From that classroom, another idea emerged. She was approached by the National Endowment for the Humanities, which was looking for people to start book groups for veterans. She and Howell launched one in North Carolina, calling it Vets For Words, with the hope that reading together could offer veterans a space to find community and reflect on their experiences.
The results were profound. Veterans who had struggled to articulate their experiences found resonance in literature. Phil Klay, a U.S. Marine Corps veteran and National Book Award winner, describes his experience reading books like “Lord Jim” by Joseph Conrad as discovering “a vocabulary exists for something you’d thought incommunicably unique.”
“It’s just something magic that happens in a reading group,” Lithgow says with a smile. “There is this kind of group connection that happens, which is amazing when we realize we can all work together to see and learn beyond our own experiences.”
Lithgow began researching similar efforts, hoping to find others doing this work. But she was surprised by how few existed. There were writing groups, yes. And reading groups, often focused on self-help or author meet-and-greets. But few were reading literature in therapeutic settings.
She is now deeply invested in making these groups replicable, hoping to create a guidebook for other clinics. And she’s hopeful that as awareness of brain health grows, more clinics will embrace literature as a tool for healing.
So when Carolina launched the Transforming Health and Resilience in Veterans (THRIVE) Program through the Matthew Gfeller Center, a traumatic brain injury clinic on campus, Lithgow stepped in to begin a book group there as well.
“I love talking with veterans about texts because they have more life experience to bring to bear on them,” she reflects.
Lithgow has worked with veterans beyond book groups too. From 2014 to 2023, she worked as a writing instructor for the Warrior Scholar Project, a national program that helps veterans transition to college life, and would spend a week every summer with participants, helping them learn college-level writing. And these days, she is a faculty panelist for Boot Print to Heel Print, a program within the Military & Veteran Student Success Center that assists veterans and active-duty students with their transition to university life.
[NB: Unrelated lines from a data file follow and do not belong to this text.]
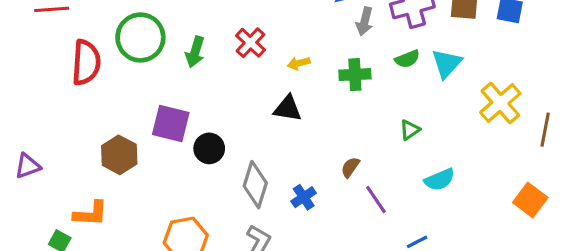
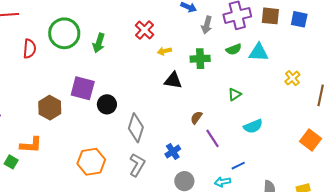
red cross: (250, 43) -> (144, 30), moved
red semicircle: (86, 62) -> (29, 49), size x0.7
cyan triangle: (447, 63) -> (259, 52), turned 50
yellow cross: (500, 103) -> (292, 78), size x0.6
black triangle: (288, 108) -> (173, 80), moved
blue cross: (304, 197) -> (173, 152), moved

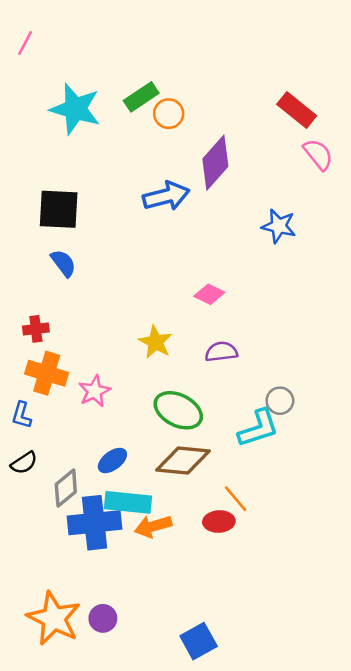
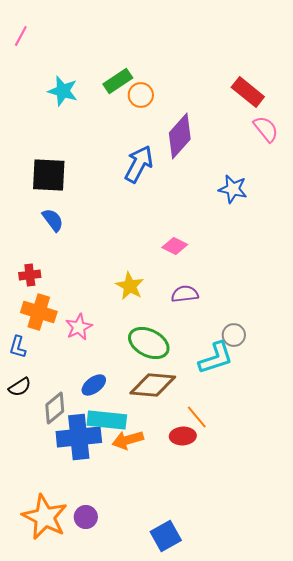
cyan star: (75, 109) -> (63, 91), size x0.7
blue arrow: (166, 196) -> (139, 164), turned -48

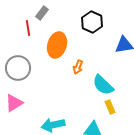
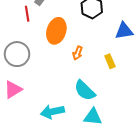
cyan semicircle: (103, 85) -> (85, 90), moved
yellow rectangle: (110, 107) -> (110, 61), moved

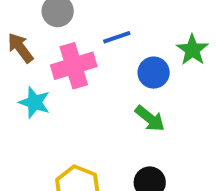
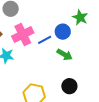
blue line: (117, 37) -> (45, 40), moved

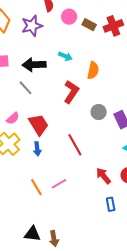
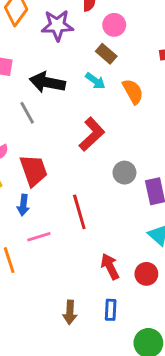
brown rectangle: (89, 25) -> (106, 54), moved
orange semicircle: (93, 70) -> (133, 91), moved, turned -54
pink line: (59, 184) -> (39, 237), moved
brown arrow: (54, 239) -> (70, 312), moved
But what makes her work feel purposeful are the conversations she has with veterans — in the classroom, in her book groups, and around campus. She says she often learns more from them than she could ever teach and that her work with them has reshaped how she thinks about the texts she has been working with for years.
“All humans worry about language once they have experienced pain and loss. So I think most veterans are honorary English majors,” Lithgow says, smiling.
Hilary Lithgow is a professor in the department of English and Comparative Literature within the UNC College of Arts and Sciences.